The interrelated issues of spending, deficits, and debt are increasingly central to national political discourse in the United States, and with good reason. Problems that have never been given high priority must now be dealt with if America is to continue its historical rise to prosperity.

When President Reagan entered office, spending, deficits, and debt had been steadily rising for decades. Yet the nation’s fiscal situation was under control and the federal government’s spending did not pose nearly the threat it does today. The national deficit in FY 1980 was only 2.6 percent of GDP.

Faced with a Democratic Congress and the challenge of curbing the power of the evil Soviet Union, President Reagan could not adopt his full agenda for cutting both marginal tax rates and spending; he had to choose to prioritize one over the other. Reagan correctly opted to focus on tax cuts, and the Economic Recovery Tax Act, which provided for an across-the-board reduction in marginal income tax rates over three years, passed in 1981.

The tax cuts signed into law by President Reagan were wildly successful. They contributed directly to the strong growth of GDP that occurred during the Reagan presidency. Historical data from President Obama’s budget show that revenue grew dramatically over Reagan’s term as a result. The federal government’s receipts rose from $599.3 billion in FY 1981 to $991.1 billion in FY 1989, a 65.8 percent increase that far outpaced inflation.

Most importantly, Reagan kept spending close to historical averages during his presidency. Federal spending during peacetime has traditionally fluctuated between 18-22% of GDP in the post-World War II era, and the federal government’s outlays remained within the range of 22-23.5% of output throughout the Reagan presidency.

President Reagan has often been pilloried for having increased deficits and debt, but the reality of the situation is kind to the former president. The nation’s fiscal condition was never out of hand during the 1980s. The highest deficit recorded under President Reagan was $221.2 billion in FY 1986, and the highest deficit as a percentage of GDP was 6.0 percent in FY 1983. Debt held by the public was equal to a reasonable 36.5 percent of GDP.

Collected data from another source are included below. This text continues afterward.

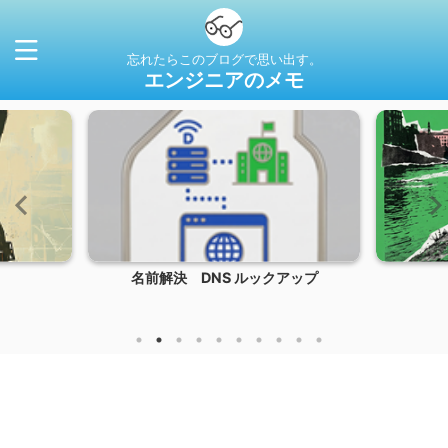
忘れたらこのブログで思い出す。
エンジニアのメモ
名前解決 DNS ルックアップ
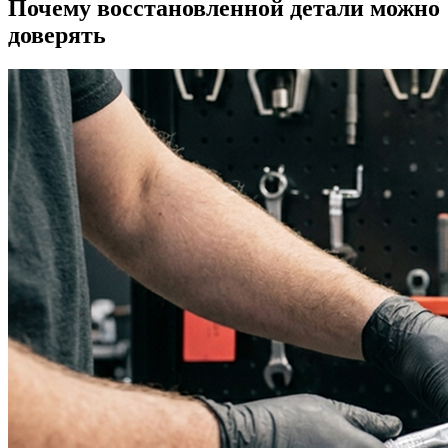
Почему восстановленной детали можно
доверять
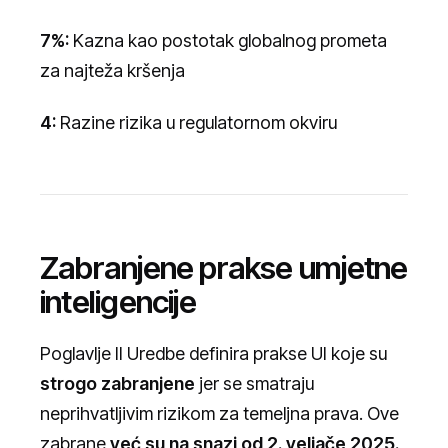
7%:
Kazna kao postotak globalnog prometa
za najteža kršenja
4:
Razine rizika u regulatornom okviru
Zabranjene prakse umjetne
inteligencije
Poglavlje II Uredbe definira prakse UI koje su
strogo zabranjene
jer se smatraju
neprihvatljivim rizikom za temeljna prava. Ove
zabrane
već su na snazi od 2. veljače 2025.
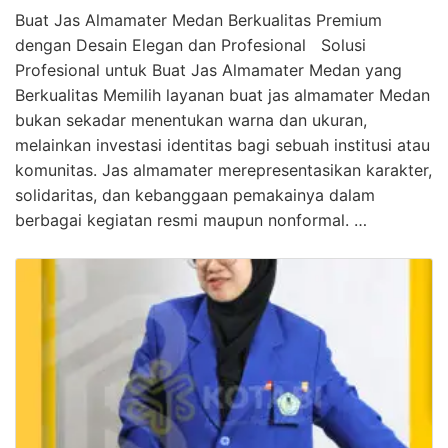
Buat Jas Almamater Medan Berkualitas Premium
dengan Desain Elegan dan Profesional Solusi
Profesional untuk Buat Jas Almamater Medan yang
Berkualitas Memilih layanan buat jas almamater Medan
bukan sekadar menentukan warna dan ukuran,
melainkan investasi identitas bagi sebuah institusi atau
komunitas. Jas almamater merepresentasikan karakter,
solidaritas, dan kebanggaan pemakainya dalam
berbagai kegiatan resmi maupun nonformal. …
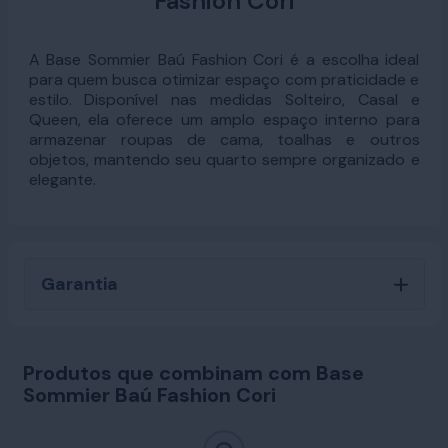
Fashion Cori
A Base Sommier Baú Fashion Cori é a escolha ideal
para quem busca otimizar espaço com praticidade e
estilo. Disponível nas medidas Solteiro, Casal e
Queen, ela oferece um amplo espaço interno para
armazenar roupas de cama, toalhas e outros
objetos, mantendo seu quarto sempre organizado e
elegante.
Garantia
Produtos que combinam com Base
Sommier Baú Fashion Cori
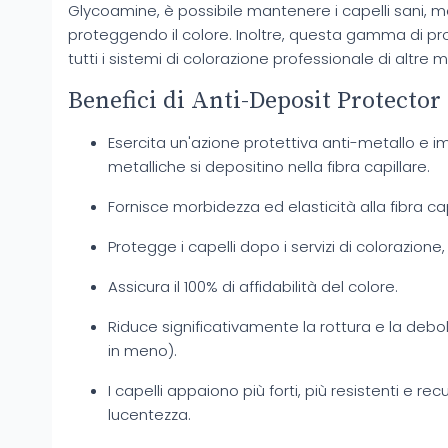
Glycoamine, è possibile mantenere i capelli sani, morbi
proteggendo il colore. Inoltre, questa gamma di pr
tutti i sistemi di colorazione professionale di altre 
Benefici di Anti-Deposit Protector
Esercita un'azione protettiva anti-metallo e i
metalliche si depositino nella fibra capillare.
Fornisce morbidezza ed elasticità alla fibra cap
Protegge i capelli dopo i servizi di colorazion
Assicura il 100% di affidabilità del colore.
Riduce significativamente la rottura e la debole
in meno).
I capelli appaiono più forti, più resistenti e re
lucentezza.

In contrast, President Obama took office with spending, deficits, and debt far grave concerns than they were in the 1980s, and if he were aligned with the American people he would have made budget-cutting one of his highest priorities. Yet as the economy has failed to expand significantly under his tenure despite massive spending, deficits have grown.

Largely due to the stagnant economy, each year of the Obama presidency has seen federal receipts below their level in FY 2008, the last year of George W. Bush’s presidency. Moreover, President Obama has pursued irresponsible policies that have increased deficits and brought debt to previously unimaginable levels.

Under the guise of remedying the financial crisis, President Obama pushed for a $787 billion stimulus that largely consisted of long-standing liberal spending priorities. Moreover, he has ignored the recommendations of his own fiscal commission to cut discretionary spending and reform entitlements.

Crucially, President Obama has overseen a level of spending never before seen in US history. At 25.2, 24.1, and 24.1 percent of GDP respectively, the figures for federal outlays as a percentage of GDP over the first three years of his presidency are the three highest on record.

In the first three fiscal years of the Obama presidency, the national debt held by the public has increased by 2.58 trillion dollars. Since Obama took office, the federal government has recorded annual deficits greater than 1.25 trillion dollars in three consecutive years. Deficits as a percentage of GDP have risen beyond historical norms.

America has now arrived at the point at which the legacy of political leaders will be largely determined by their willingness to deal with the overspending that plagues the nation. While President Reagan’s place in history is secure on this count, President Obama will be judged a failure in this crucial area unless his administration changes its direction.